I did as I was told. “Here?” I called out a moment later from across the way.

The ball came at me like a bullet. I snatched it out of the air, surprising myself.

“Again,” Samuel said.

His throws got increasingly challenging, his arcs growing wider and his speed accelerating as he tested my reflexes.

I caught them all, some by the skin of my teeth.

“This is weird,” Bo commented uneasily after my twelfth perfect catch. “Even for a werewolf.”

Samuel’s expression had grown brooding. He reached into his bag and pulled out a lacrosse ball.

“Last exercise,” he said. “I don’t want you to catch this one. I just want you to jump and stop it.” He paused at my confused look. “Imagine creating a wall of compressed, moving air in front of your hand as you leap,” he explained. “You want to time it perfectly so it meets the ball at the correct velocity. Focus all your senses on this.”

What he was describing didn’t sound within the realm of normal physics. I said as much.

Samuel shook his head. “Trust me, it’s possible,” he said confidently. “Even Hugh can do it.”

I made a face. “That’s not helping.”

He smiled faintly. “It’s unlikely you’ll manage it the first time, but you’ll get there eventually.”

I hesitated before reluctantly agreeing to give it a try.

“Ready?” Samuel said.

I cracked my neck and shook out my limbs. “I’m ready.”

He drew his arm back and threw the ball without so much as a warning. It whistled high through the air, so fast I would have missed its trajectory had I blinked.

Time seemed to slow as it curved toward my position.

I focused all my senses just like he’d told me to. My breath caught.

The air was suddenly sharper.

I could see every speck of dirt, every minuscule droplet of water, every infinitesimal blade of grass being carried by the breeze.

Muscles bunched as I crouched, my gaze locked on the rotating ball, its every revolution crisp and clear. I jumped when my inner wolf told me to, hand shooting out and fingers clawing slightly to trap the wind.

The ball stopped dead an inch from my palm, the thump it made echoing across the clearing like a gun shot.

I landed lightly on the ground and caught the ball without even looking.
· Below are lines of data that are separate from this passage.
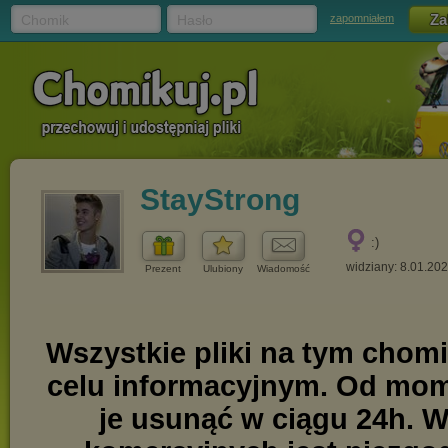
Chomik
Hasło
zapomniałem
StayStrong
:)
widziany: 8.01.20
Prezent
Ulubiony
Wiadomość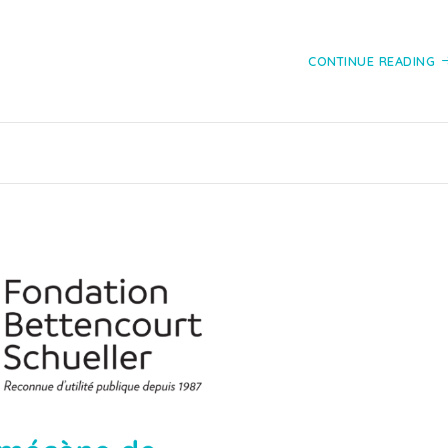
CONTINUE READING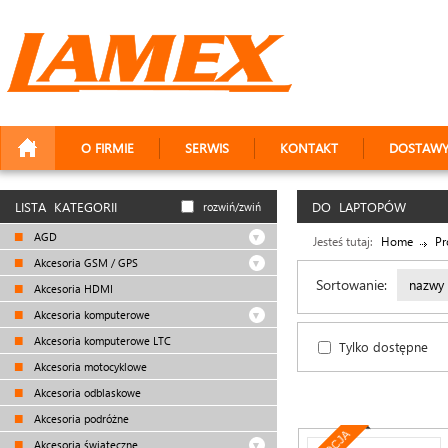
O FIRMIE
SERWIS
KONTAKT
DOSTAW
LISTA KATEGORII
DO LAPTOPÓW
rozwiń/zwiń
AGD
Jesteś tutaj:
Home
Pr
Akcesoria GSM / GPS
Sortowanie:
nazwy
Akcesoria HDMI
Akcesoria komputerowe
Akcesoria komputerowe LTC
Tylko dostępne
Akcesoria motocyklowe
Akcesoria odblaskowe
Akcesoria podróżne
Akcesoria świąteczne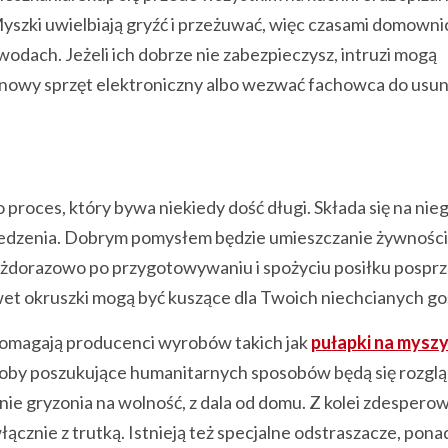
Myszki uwielbiają gryźć i przeżuwać, więc czasami domowni
odach. Jeżeli ich dobrze nie zabezpieczysz, intruzi mogą
 nowy sprzęt elektroniczny albo wezwać fachowca do usun
roces, który bywa niekiedy dość długi. Składa się na nieg
do jedzenia. Dobrym pomysłem będzie umieszczanie żywnośc
Każdorazowo po przygotowywaniu i spożyciu posiłku posprz
nawet okruszki mogą być kuszące dla Twoich niechcianych go
omagają producenci wyrobów takich jak
pułapki na myszy
Osoby poszukujące humanitarnych sposobów będą się rozglą
ie gryzonia na wolność, z dala od domu. Z kolei zdesperow
łącznie z trutką. Istnieją też specjalne odstraszacze, pona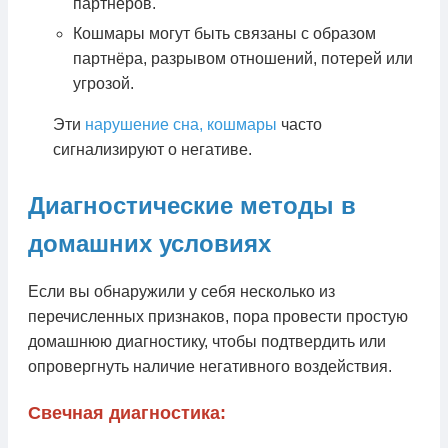
партнёров.
Кошмары могут быть связаны с образом
партнёра, разрывом отношений, потерей или
угрозой.
Эти
нарушение сна, кошмары
часто
сигнализируют о негативе.
Диагностические методы в
домашних условиях
Если вы обнаружили у себя несколько из
перечисленных признаков, пора провести простую
домашнюю диагностику, чтобы подтвердить или
опровергнуть наличие негативного воздействия.
Свечная диагностика: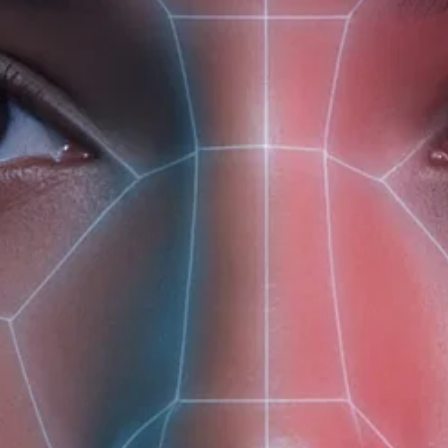
(доб. 150)
Описание
Ароматика
Преображающая сыворотка
ANTI-STRESS
– заря
негативного воздействия окружающей среды.
✔️ Освежает цвет лица и выравнивает тон
✔️ Улучшает защитные функции кожи
✔️ Увлажняет и придает гладкость
Аромат эфирных масел мелиссы и мандарина сни
Активные компоненты:
Ниацинамид
– активизирует микроциркуляцию, ул
PHA-кислота
– бережно отшелушивает, ускоряет 
Комплекс аминокислот с витамином В8
– увлажня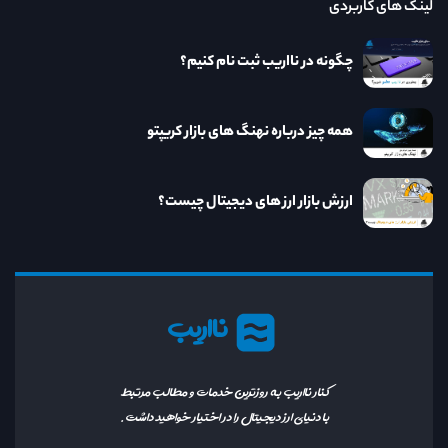
لینک های کاربردی
چگونه در نااریب ثبت نام کنیم؟
همه چیز درباره نهنگ های بازار کریپتو
ارزش بازار ارز های دیجیتال چیست؟
نااریب
کنار نااریب به روزترین خدمات و مطالب مرتبط
با دنیای ارز دیجیتال را در اختیار خواهید داشت.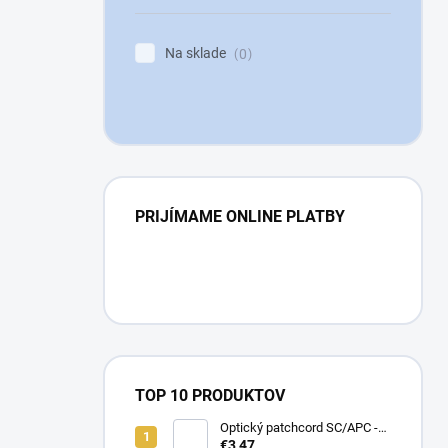
Na sklade
0
PRIJÍMAME ONLINE PLATBY
TOP 10 PRODUKTOV
Optický patchcord SC/APC -
LC/APC 1m simplex, SM,
€3,47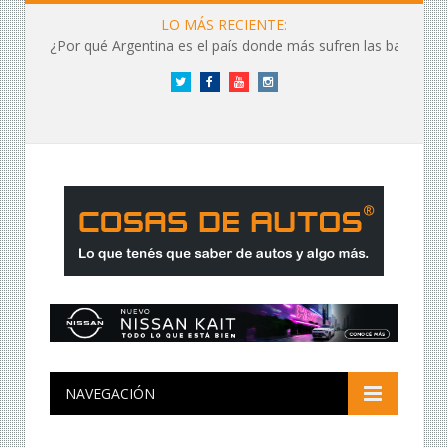
LO MÁS RECIENTE:
¿Por qué Argentina es el país donde más sufren las baterías?
Twitter
Facebook
YouTube
Instagram
NAVEGACIÓN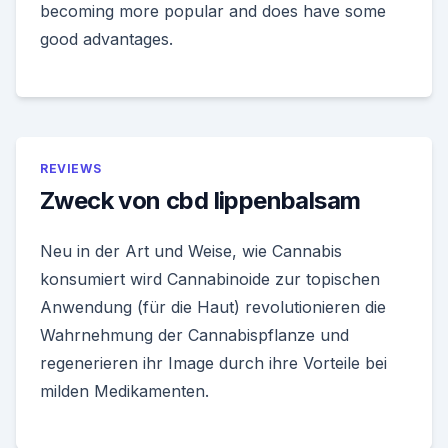
becoming more popular and does have some
good advantages.
REVIEWS
Zweck von cbd lippenbalsam
Neu in der Art und Weise, wie Cannabis
konsumiert wird Cannabinoide zur topischen
Anwendung (für die Haut) revolutionieren die
Wahrnehmung der Cannabispflanze und
regenerieren ihr Image durch ihre Vorteile bei
milden Medikamenten.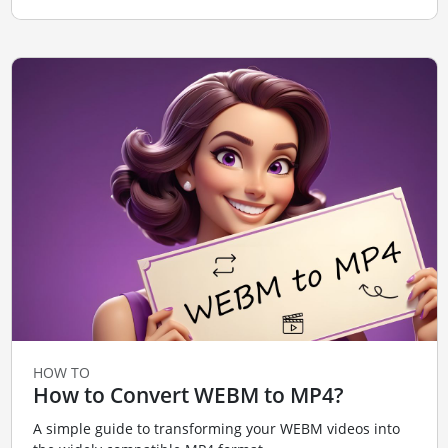
HOW TO
How to Convert WEBM to MP4?
A simple guide to transforming your WEBM videos into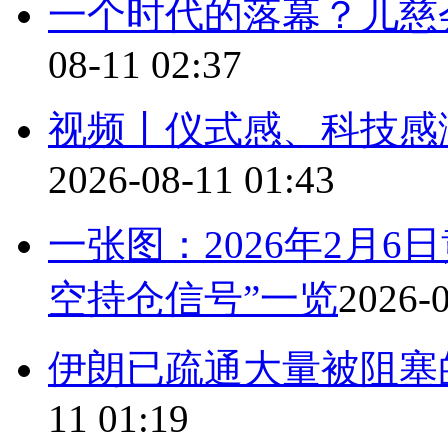
一个时代的落幕？儿慈
08-11 02:37
视频丨仪式感、科技感满
2026-08-11 01:43
一张图：2026年2月6
空持仓信号”一览
2026-0
伊朗已疏通大量被阻塞
11 01:19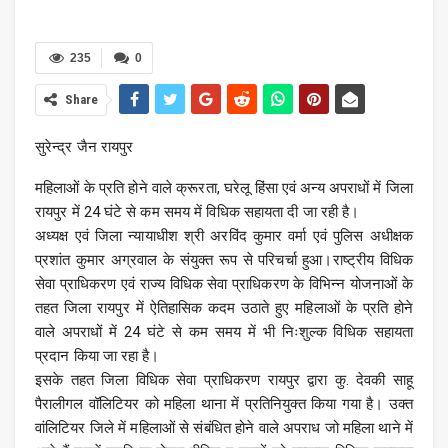
235
0
Share
सुरेन्द्र जैन रायपुर
महिलाओं के प्रति होने वाले क्रूरता, घरेलू हिंसा एवं अन्य अपराधों में जिला
रायपुर में 24 घंटे से कम समय में विधिक सहायता दी जा रही है।
अध्यक्ष एवं जिला न्यायाधीश श्री अरविंद कुमार वर्मा एवं पुलिस अधीक्षक
प्रशांत कुमार अग्रवाल के संयुक्त रूप से परिचर्चा हुआ।राष्ट्रीय विधिक
सेवा प्राधिकरण एवं राज्य विधिक सेवा प्राधिकरण के विभिन्न योजनाओं के
तहत जिला रायपुर में ऐतिहासिक कदम उठाते हुए महिलाओं के प्रति होने
वाले अपराधों में 24 घंटे से कम समय में भी निःशुल्क विधिक सहायता
प्रदान किया जा रहा है।
इसके तहत जिला विधिक सेवा प्राधिकरण रायपुर द्वारा कु. देवकी साहू
पैरालीगल वॉलिटियर को महिला थाना में प्रतिनियुक्त किया गया है। उक्त
वांलिटियर जिले में महिलाओं से संबंधित होने वाले अपराध जो महिला थाने में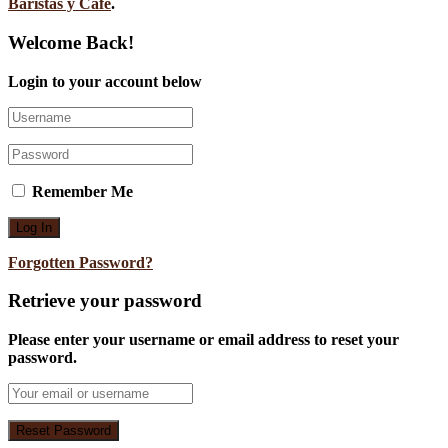
Baristas y Café
.
Welcome Back!
Login to your account below
Remember Me
Forgotten Password?
Retrieve your password
Please enter your username or email address to reset your
password.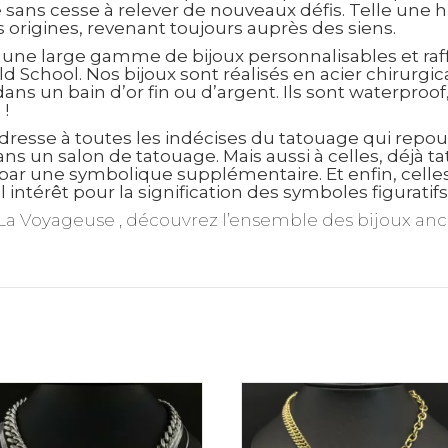
ne sans cesse à relever de nouveaux défis. Telle une h
 origines, revenant toujours auprès des siens.
une large gamme de bijoux personnalisables et raff
d School. Nos bijoux sont réalisés en acier chirurgi
ans un bain d’or fin ou d’argent. Ils sont waterproof
!
dresse à toutes les indécises du tatouage qui repou
ans un salon de tatouage. Mais aussi à celles, déjà t
ar une symbolique supplémentaire. Et enfin, celles,
 intérêt pour la signification des symboles figuratif
La Voyageuse , découvrez l’ensemble des bijoux ancr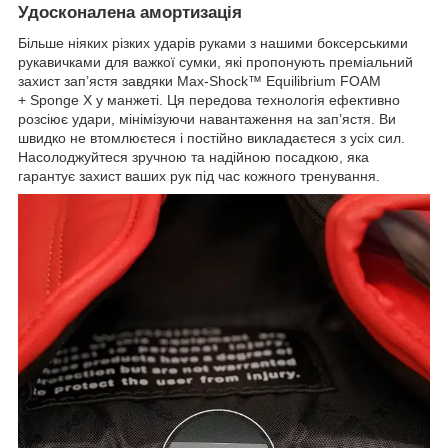
Удосконалена амортизація
Більше ніяких різких ударів руками з нашими боксерськими
рукавичками для важкої сумки, які пропонують преміальний
захист зап’ястя завдяки Max-Shock™ Equilibrium FOAM
+ Sponge X у манжеті. Ця передова технологія ефективно
розсіює удари, мінімізуючи навантаження на зап’ястя. Ви
швидко не втомлюєтеся і постійно викладаєтеся з усіх сил.
Насолоджуйтеся зручною та надійною посадкою, яка
гарантує захист ваших рук під час кожного тренування.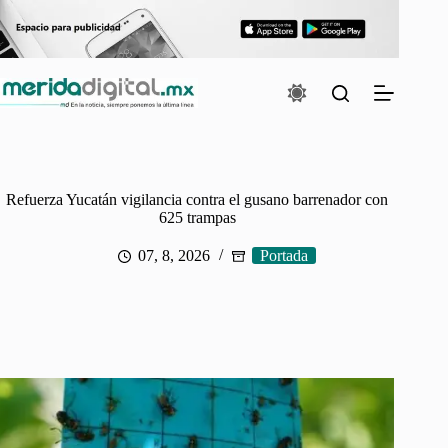
Saltar
al
contenido
Refuerza Yucatán vigilancia contra el gusano barrenador con
625 trampas
07, 8, 2026
Portada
I stared at it, my heart racing and my blood singing with elation.

“I did it!” I looked up with a grin.

Samuel had gone very still on the other side of the clearing. Even Bo looked stunned, jaw agog beside him.

My smile faded at their stares. It dawned on me that I’d just done something that shouldn’t be technically possible for someone who’d been a normal human twenty-four hours ago. Elation gave way to apprehension.

“It was probably beginner’s luck, right?” I said nervously.

Samuel and Bo exchanged a look.

The Hawthorne alpha frowned. “There’s only one way to find out.”

Five minutes and several ball throws later, we concluded it was not beginner’s luck.